# A Nonsense Story



## candid petunia (Sep 10, 2011)

This is a nonsense story. A nonsense story is a story which makes no sense. The word nonsense, derived from _non_ and _sense_, actually makes no sense itself. So basically, this story is for all those people who themselves make no sense. Only senseless people read senseless stuff. You see, that’s the way life goes. Unimportant people do unimportant stuff. And teachers do teaching stuff. And students do student stuff. And police do police stuff. And criminals do criminal stuff. Have you ever come across a criminal who does police stuff? If you haven’t, then CONGRATULATIONS! You are perfectly normal! You have come from Mars! _That _is very rare nowadays (finding normal people, I mean). They all seem to have come from a foreign planet called Earth. Weird creatures. All they have is 2 eyes, 1 nose, 2 ears, 2 hands, 2 feet and a body to support them all (a body to support all these organs, not all the creatures). I mean, have you seen any normal people with such disproportion?? 2 eyes, 2 ears, 2 hands, 2 feet and _only 1 nose_? Outrageous! Why can’t organisms be normal just like us? 2 eyes, 5 hands, 3 ears, 7 feet and 10 noses. See what I mean? That’s how it should be; 10 noses, not just 1. How on Mars do you expect to smell food if you have only one nose? Somebody should go teach them proportion. 

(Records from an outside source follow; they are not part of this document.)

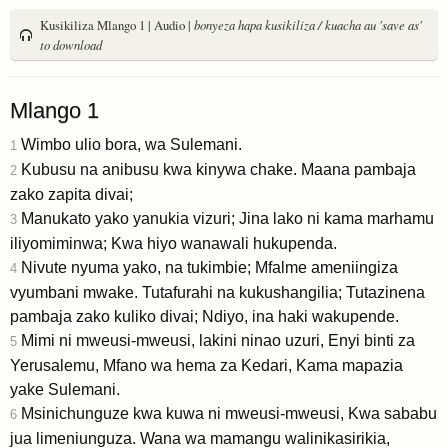
Kusikiliza Mlango 1 | Audio |
bonyeza hapa kusikiliza / kuacha au 'save as'
to download
Mlango 1
Wimbo ulio bora, wa Sulemani.
1
Kubusu na anibusu kwa kinywa chake. Maana pambaja
2
zako zapita divai;
Manukato yako yanukia vizuri; Jina lako ni kama marhamu
3
iliyomiminwa; Kwa hiyo wanawali hukupenda.
Nivute nyuma yako, na tukimbie; Mfalme ameniingiza
4
vyumbani mwake. Tutafurahi na kukushangilia; Tutazinena
pambaja zako kuliko divai; Ndiyo, ina haki wakupende.
Mimi ni mweusi-mweusi, lakini ninao uzuri, Enyi binti za
5
Yerusalemu, Mfano wa hema za Kedari, Kama mapazia
yake Sulemani.
Msinichunguze kwa kuwa ni mweusi-mweusi, Kwa sababu
6
jua limeniunguza. Wana wa mamangu walinikasirikia,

And recently, some of those people had invited me to eat some nosh. I had gone to this banquet with all sorts of delicious smelling food which I could smell with all my 10 noses. Well no, not all 10. One of them was blocked, you see. So I couldn’t smell them properly. So I looked at the brighter side of life and told myself, “Look, there _is_ a brighter side to life. How would life be if there was no brighter side at all? Nobody would get up from their sleep, that’s what would happen. After all, the sun wouldn’t be there to give a brighter side to life.” So looking at the brighter side of life (I squinted my eyes, life was so bright), I fell asleep. Right there in that banquet. And then I was taken to a stretcher in an ambulance, and the stretcher was rushed from highways, forests, towns and cities until we reach the North Pole. And there in the cave was a Yeti. He was ferocious-looking. I had gone as white as the Yeti, I was so afraid. And then he picked me up, and I pretended to be awake (I was asleep all this while, remember?). He wanted to eat me up but I opened my eyes and acted dead. So the Yeti sniffed me and rushed up a tree. Thanks to that old traditional story, the Yeti knew he had to sniff me (he told me so). So I was saved, and all the other people rushed out. They were all pernickety and persnickety and gave me all sorts of medicines to get me well. And then I was well and I was given nose-gays (which means a bunch of flowers, not a gay nose) and fussed over for a long time. And did I tell you, over there, 9 of my noses had got blocked. So I got fed up and looked at the darker side of life. And surprisingly, I stayed awake.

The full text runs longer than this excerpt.